Mardi dernier, Alexandre accompagnait son père à Washington pour assister à l’investiture de l’émissaire américain pour le Moyen-Orient, Steve Witkoff. Le président Donald Trump, qui les a salués à la Maison Blanche, a évoqué à l’antenne le jeune Arnault comme étant "le futur", laissant entendre qu’une rencontre privée avait ensuite eu lieu. LVMH n’a pas souhaité commenter.
Tous les enfants Arnault occupent des postes de direction au sein du groupe, qui chapeaute plus de 70 marques de luxe, de Dior à Tiffany. Delphine (50 ans) dirige Dior, Antoine (47 ans) supervise la communication du groupe, Frédéric (30 ans) pilote Loro Piana, et Jeanne (26 ans) est responsable marketing des montres Louis Vuitton. Alexandre, troisième de la fratrie, a quitté Tiffany pour rejoindre Moet Hennessy en février, en tant qu’adjoint de Jean-Jacques Guiony, nouveau PDG et fidèle lieutenant de Bernard Arnault.
"MH" dans une passe délicate
Moet Hennessy, division historiquement génératrice de liquidités, a connu des jours meilleurs. En 2024, elle a enregistré près de 6 milliards de dollars de chiffre d’affaires. Mais face à la baisse de la demande en Chine et aux États-Unis, les ventes ont reculé pour la deuxième année consécutive et le résultat opérationnel a fondu d’un tiers. L’augmentation éventuelle en juillet des droits de douane américains sur les produits européens comme le champagne et le cognac, aggrave la situation.

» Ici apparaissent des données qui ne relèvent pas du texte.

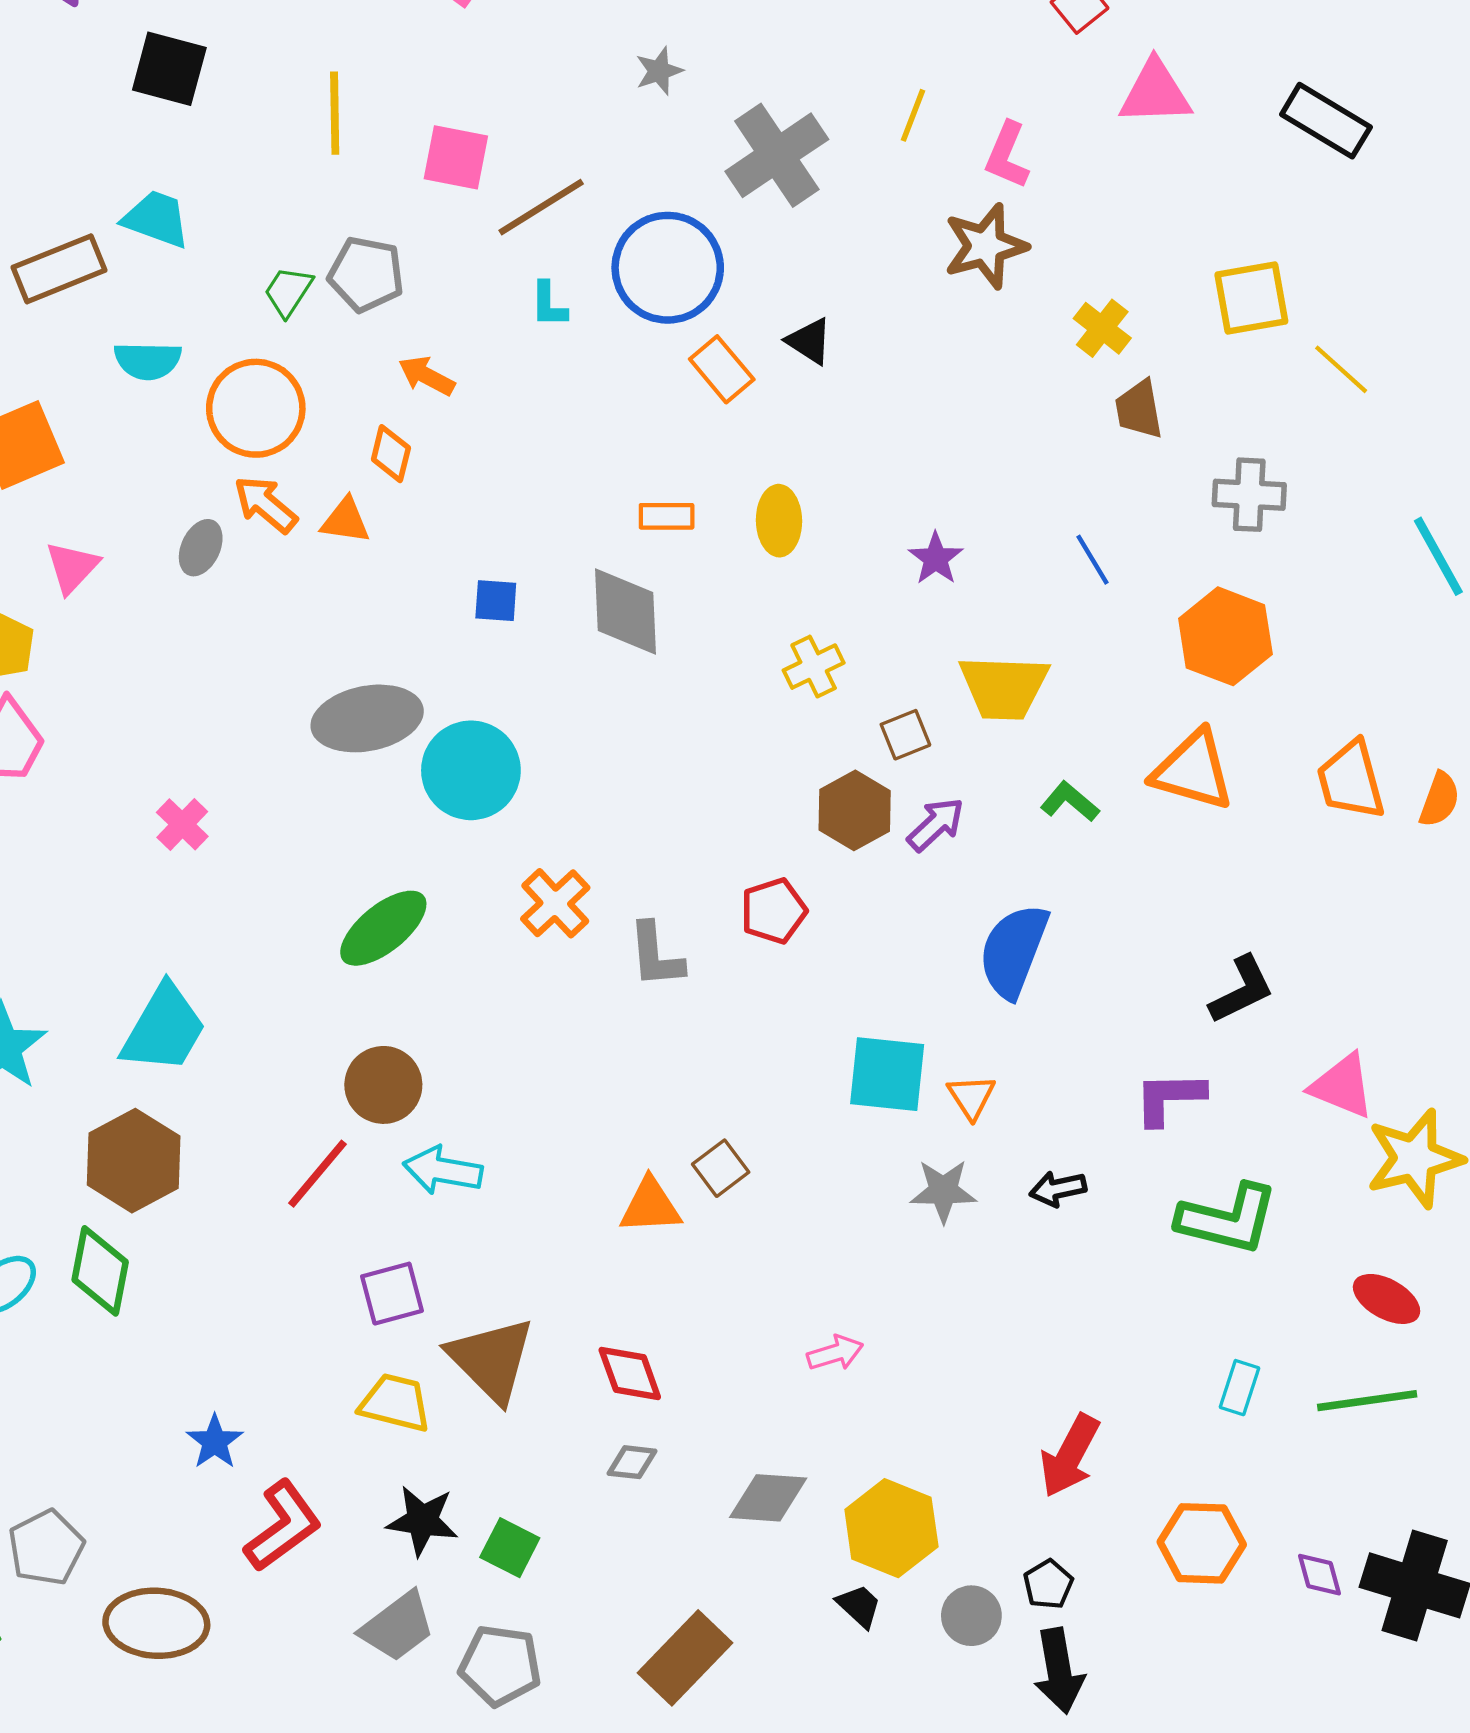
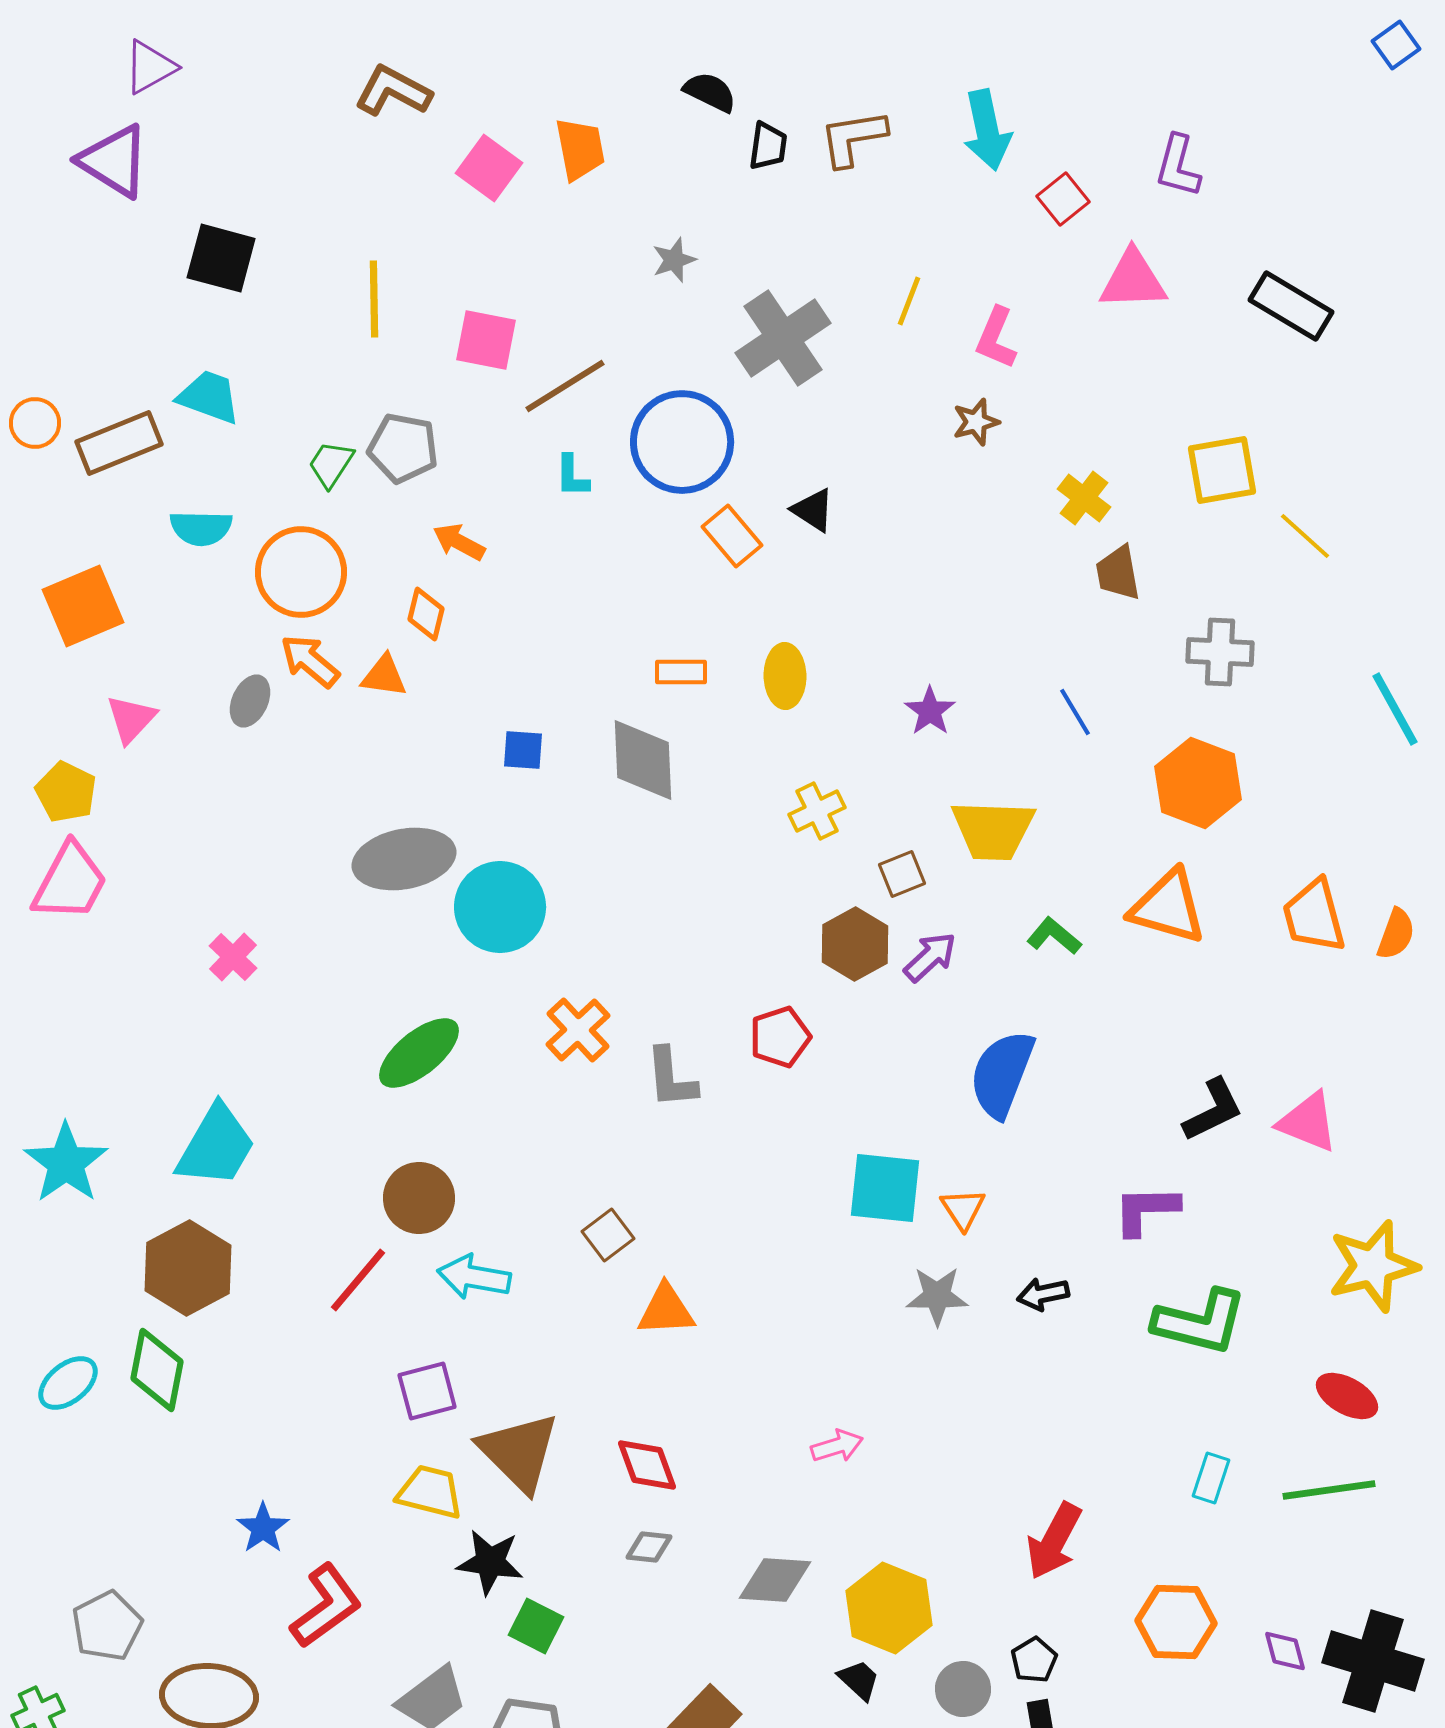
brown star: (985, 246) -> (976, 422), size x0.6
pink triangle: (1342, 1086) -> (1308, 1122), moved
brown square: (721, 1168) -> (608, 1235), moved
black star: (422, 1521) -> (490, 1562), moved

"La véritable mesure d’un manager, c’est sa capacité à affronter les crises", estime Markus Hansen, gérant de portefeuille chez Vontobel. Une manière de souligner l’écart avec les succès bâtis par le patriarche Arnault.

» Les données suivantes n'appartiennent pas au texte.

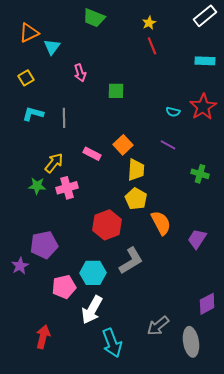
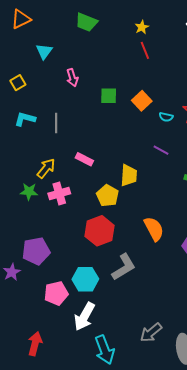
orange triangle: (29, 33) -> (21, 19), moved
orange square: (123, 145) -> (142, 101), moved
yellow pentagon: (136, 199) -> (108, 196), moved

Le 30 avril, le groupe français a annoncé une réduction de 13% des effectifs chez Moet Hennessy, et une concentration des budgets marketing sur les marques globales phares. Dans une vidéo visionnée par Reuters, Alexandre a reconnu que "la situation est très difficile". Selon Frédéric Merceron, représentant syndical Force Ouvrière, le ton se veut honnête mais les salariés attendent toujours des mesures concrètes pour redresser la barre.
Alexandre s’est également vu confier en direct le pilotage de Moet Hennessy Private, entité dédiée à la clientèle ultra-fortunée. Cette division d’environ 80 personnes propose des expériences exclusives et des assemblages personnalisés. En 2022, elle s’était illustrée avec la vente d’un fût de whisky Ardbeg pour 16 millions de livres à un investisseur asiatique.

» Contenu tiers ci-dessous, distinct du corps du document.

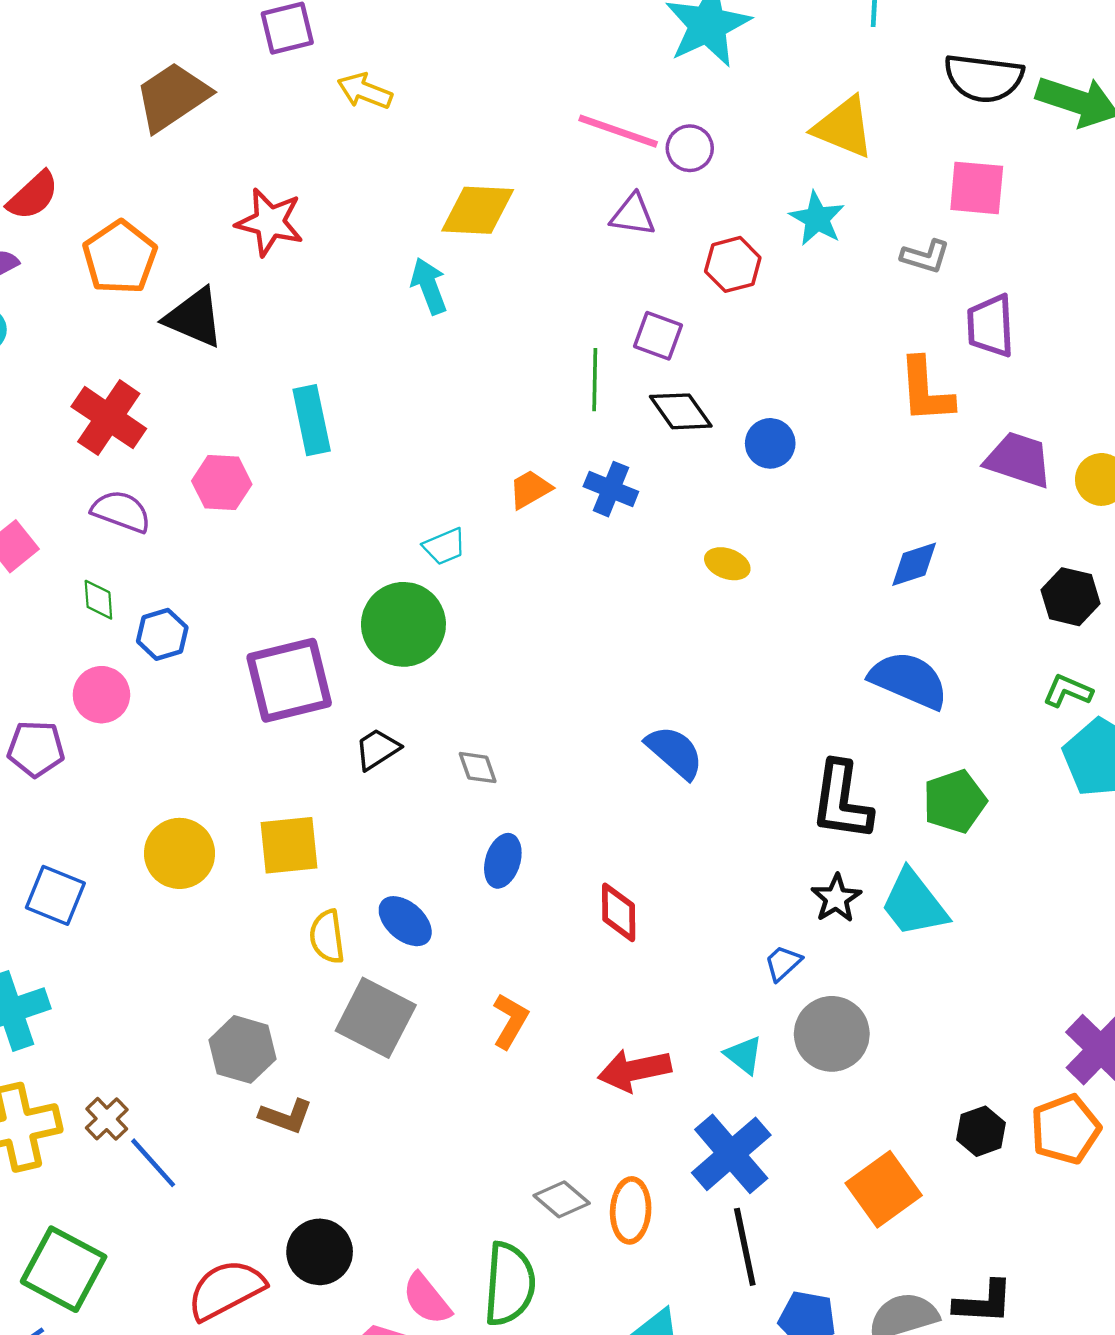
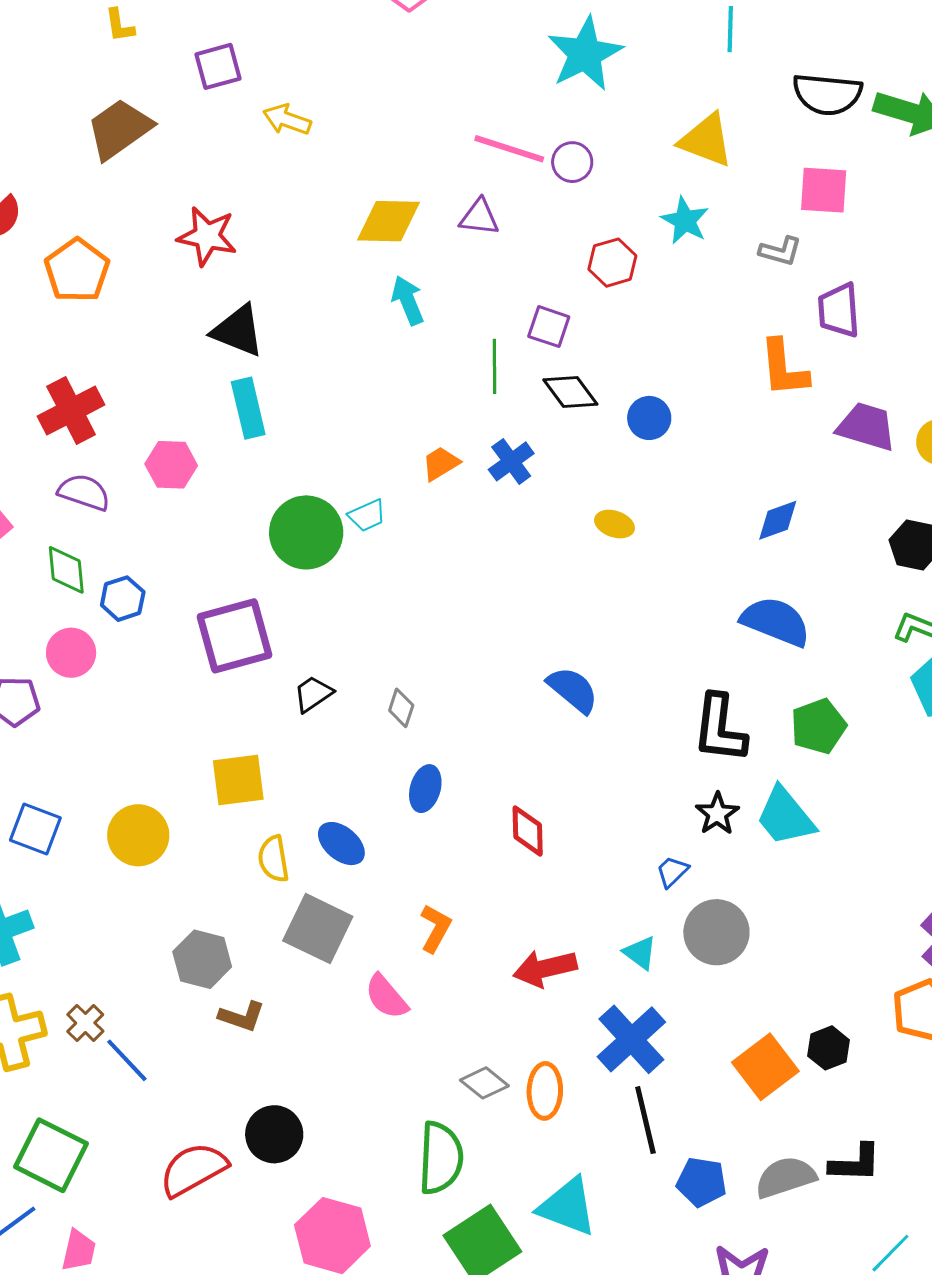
purple triangle: (633, 215) -> (479, 217), moved
cyan arrow: (429, 286) -> (408, 300), moved
black triangle: (194, 318) -> (238, 331), moved
red cross: (109, 418) -> (71, 411), turned 30
blue cross: (611, 489) -> (511, 461), turned 33
green diamond: (98, 600) -> (66, 570), size x1.4
green circle: (403, 624) -> (306, 532), moved
gray diamond: (478, 768) -> (401, 708), turned 39
yellow circle: (180, 853) -> (138, 835), moved
black hexagon: (981, 1131) -> (829, 1048), moved
pink semicircle: (427, 1299) -> (386, 997), moved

"Nous avons décidé d’en faire une entité autonome qui me rapportera directement", a-t-il déclaré dans la vidéo. Une stratégie qui vise à amortir l’impact des hausses de tarifs en misant sur les ultra-riches, moins sensibles aux hausses de prix. Mais la majorité des clients de Moet Hennessy restent des consommateurs de classe moyenne, plus hésitants à payer une bouteille de Moet au-delà de 50 ou 60 dollars, souligne l’analyste d’HSBC Anne-Laure Bismuth.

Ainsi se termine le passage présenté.